Alibaba has secured first place in the latest global Visual Question Answering (VQA) leaderboard, performing better than humans in the same context.
This is the first time that a machine has outperformed humans in understanding images for answering text questions, with Alibaba's algorithm recording an 81.26% accuracy rate in answering questions related to images, comparing to human's performance of 80.83%.
The challenge has been held annually since 2015 by the visual conference company CVPR. It attracts global players, including Facebook, Microsoft, and Stanford University. The evaluation has an image and related natural language question, where participants are asked to provide an accurate natural language answer. This year, the challenge contained over 250,000 images and 1.1 million questions.
Alibaba says the results were made possible thanks to the algorithm design from Alibaba DAMO Academy, a global research and development initiative of Alibaba Group.
The company says by leveraging its proprietary technologies, including diverse visual representations, multimodal pre-trained language models, adaptive cross-modal semantic fusion, and alignment technology, the Alibaba team made significant progress in analysing the images and understanding the intent of the questions, and also answering them with proper reasoning while expressing it in a human-like conversational style.
The VQA technology has already been widely applied across Alibaba's ecosystem. For example, it's used in Alibaba's intelligent chatbot Alime Shop Assistant, used by tens of thousands of merchants on Alibaba's retail platforms.
"We're proud to have achieved another milestone in machine intelligence, which underscores our continuous efforts in driving research and development in related AI fields," says Alibaba DAMO Academy, head of natural language processing, Si Luo.
"This is not implying humans will be replaced by robots one day. Rather, we're confident that smarter machines can be used to assist our daily work and life, and hence, people can focus on the creative tasks they are best at."
Luo says VQA can be used in a wide range of areas, such as searching for products on eCommerce sites, supporting the analysis of medical images for initial disease diagnosis, and smart driving, as the auto AI assistant can offer basic analysis of photos captured by the in-car camera.
This is not the first time Alibaba's machine-learning model has eclipsed others.

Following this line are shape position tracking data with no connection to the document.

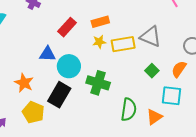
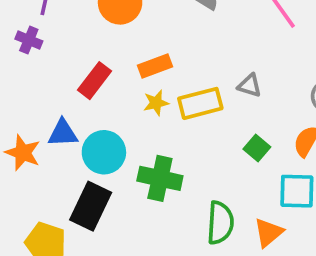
gray triangle: (151, 37) -> (250, 85), size x0.6
orange star: (24, 83) -> (23, 153), moved

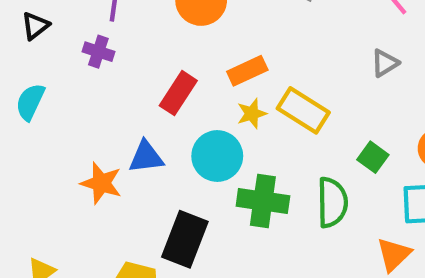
gray triangle: (250, 85) -> (385, 63), moved, turned -45
yellow rectangle: (200, 103) -> (303, 110), turned 51
cyan circle: (104, 152) -> (217, 156), moved
green semicircle: (220, 223) -> (332, 202), moved

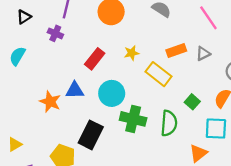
orange rectangle: (247, 71) -> (176, 50), moved
yellow star: (252, 114) -> (132, 53), moved

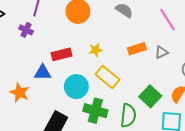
red rectangle: (95, 59) -> (62, 54), turned 36
yellow rectangle: (159, 74) -> (107, 77), moved
blue triangle: (75, 90) -> (43, 72), moved
green square: (192, 102) -> (150, 96), size x1.5

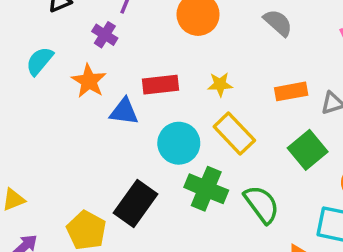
orange star: (20, 93) -> (89, 81), moved
green square: (150, 96) -> (308, 150), moved
green semicircle: (128, 115) -> (262, 204), turned -50

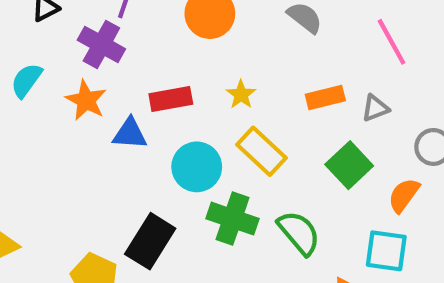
purple cross: (105, 35) -> (101, 44), size x1.5
yellow star: (220, 84) -> (241, 95), turned -30

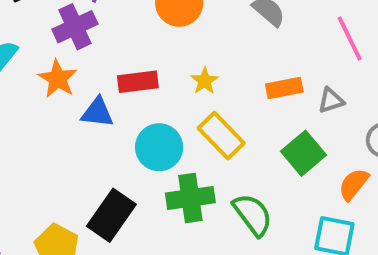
purple cross: (101, 44) -> (75, 27), turned 33
green cross: (232, 219) -> (190, 198), turned -30

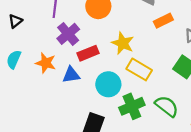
purple cross: (75, 27) -> (68, 34), moved
yellow star: (205, 81) -> (123, 43), size x1.5
orange rectangle: (284, 88) -> (163, 21), moved

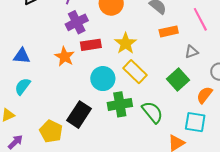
cyan semicircle: (14, 59) -> (23, 86), moved
orange star: (46, 63) -> (65, 57), moved
blue triangle: (71, 75) -> (22, 56), moved

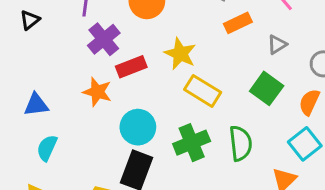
cyan circle: (103, 79) -> (138, 127), moved
green semicircle: (152, 112) -> (241, 143), turned 45
cyan square: (195, 122) -> (305, 144), turned -35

The Alibaba model also topped the GLUE benchmark rankings, an industry table perceived as the most important baseline test for the NLP model.
In 2019, Alibaba's model exceeded human scores when tested by the Microsoft Machine Reading Comprehension dataset, one of the AI world's most challenging tests for reading comprehension. The model scored 0.54 in the MS Marco question-answer task, outperforming the human score of 0.539, a benchmark provided by Microsoft. And in 2018, Alibaba also scored higher than the human benchmark in the Stanford Question Answering dataset, one of the most popular machine reading comprehension challenges worldwide.